Response, Peak and Persistence of Varnimcabtagene Autoleucel (IMN-003A), First-in-India Industry CD19-Directed CAR-T Cell Therapy, with Fractionated Infusions for Patients with Relapsed and/or Refractory B Cell Malignancies: Early Results (IMAGINE Study)

Background: Varnimcabtagene autoleucel (IMN-003A) is an autologous CD19 directed CAR-T cell product with a 4-1BB co-stimulatory domain and a non-FMC63 murine single chain variable fragment (A3B1 binder), manufactured in India, which is being tested in the IMAGINE study (CTRI/2022/03/041162), a phase-2 clinical trial for patients (pts) with relapsed and/or refractory B cell malignancies (RR BCM). A fractionated infusion of 1 x 10⁶ CAR+ cells (IMN-003A)/kg for B-ALL cohort and 5 x 10⁶ CAR+ cells (IMN-003A)/kg for B-NHL cohort was administered over 3 days (D0, D+1, D+2) as 10%, 30% and 60% fractions after Fludarabine-Cyclophosphamide lymphodepletion regimen (LR). Safety and efficacy results are submitted in a separate abstract (#166297); here we present the early IMN-003A pharmacokinetic data and correlation with disease response.

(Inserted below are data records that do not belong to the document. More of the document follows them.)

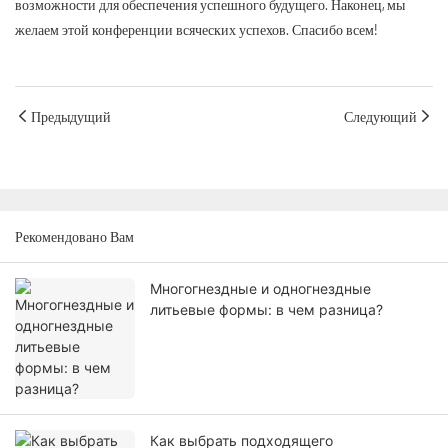
возможности для обеспечения успешного будущего. Наконец, мы
желаем этой конференции всяческих успехов. Спасибо всем!
Предыдущий
Следующий
Рекомендовано Вам
Многогнездные и одногнездные
литьевые формы: в чем разница?
Как выбрать подходящего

Methods: IMN-003A was manufactured using cGMP compliant closed system (CliniMACS Prodigy^®). The manufacturing data were obtained and analyzed, including % CAR transduction in the final product (FP) by flow cytometry (FC). Peripheral blood (PB) samples were obtained after consent at screening and as per patient schedule after infusion. Persistence of IMN-003A was evaluated in PB after infusion by ddPCR. Safety and efficacy data were collected for analysis. Bone marrow (BM) samples for MRD were obtained at screening, D+28 and D+90 for efficacy. Minimal residual disease (MRD) was performed by FC with 10^-4 sensitivity. Apheresis, FP, and PB samples were analyzed for T-cell subpopulations and surface markers by FC.

Results: Eight apheresis were obtained and transduced to achieve the final product with a median manufacturing time of 11d (range 10-18) with 100% success. The mean % transduction of IMN-003A on autologous T cells was 34.77% (range 15.49 - 58.35) with median transgene copies / genome of 2.25 (range 1.49 - 3.83). The mean CD4/CD8 ratio at apheresis and final product was 0.74 and 0.84 respectively. The T-cell subpopulations at apheresis and FP were analyzed (Figure 1A). The mean proportion of CD4 and CD8 positive naïve cells (CCR7+ RA+) was above 90% in the final product (Figure 1A). Median Product doubling time and Apheresis to Infusion time was 1.04d (range 1.02 - 1.38) and 20d (range 16 - 30) respectively. Post IMN-003A infusion, there was reversal of CD4/CD8 ratio in peripheral blood (Figure 1A).

IMN-003A CAR-T cells showed maximum PB expansion (T_max) at median 10d (range 10 – 14) with median C_max 180,680 CAR copies / µg gDNA (range 94,675 – 276,412). Among pts with 28-day follow-up, 80% had evidence of CAR+ T cells in PB, with median persistence not reached (range 28 - NR). B-cell aplasia was observed in all pts concurring with CART expansion (Figure 1B). Median loss of B cell aplasia was not reached (range 42 - NR), with no apparent association with response at D+28 and D+90. Hypogammaglobulinemia was noted in 6 of 7 evaluable pts and 2 pts received IVIg. Of evaluable patients with CD4+ T-cell counts below 200/μL, recovery (>200/μL) was seen at median of 10 days (range 2 - 10) after the IMN-003A cell infusion.

None of these pts have relapsed. Of 5 MRD-evaluable pts, response at day +28 (n=4) and +90 (n=1) was 100%. Updated results will be presented at the meeting.

Conclusion: In this industry-led first-in-India phase-2 study, IMN-003A production in a cGMP closed system was feasible and rapid. The peak of CAR-T expansion occurs at median 10d of infusion. The interim responses obtained are deep.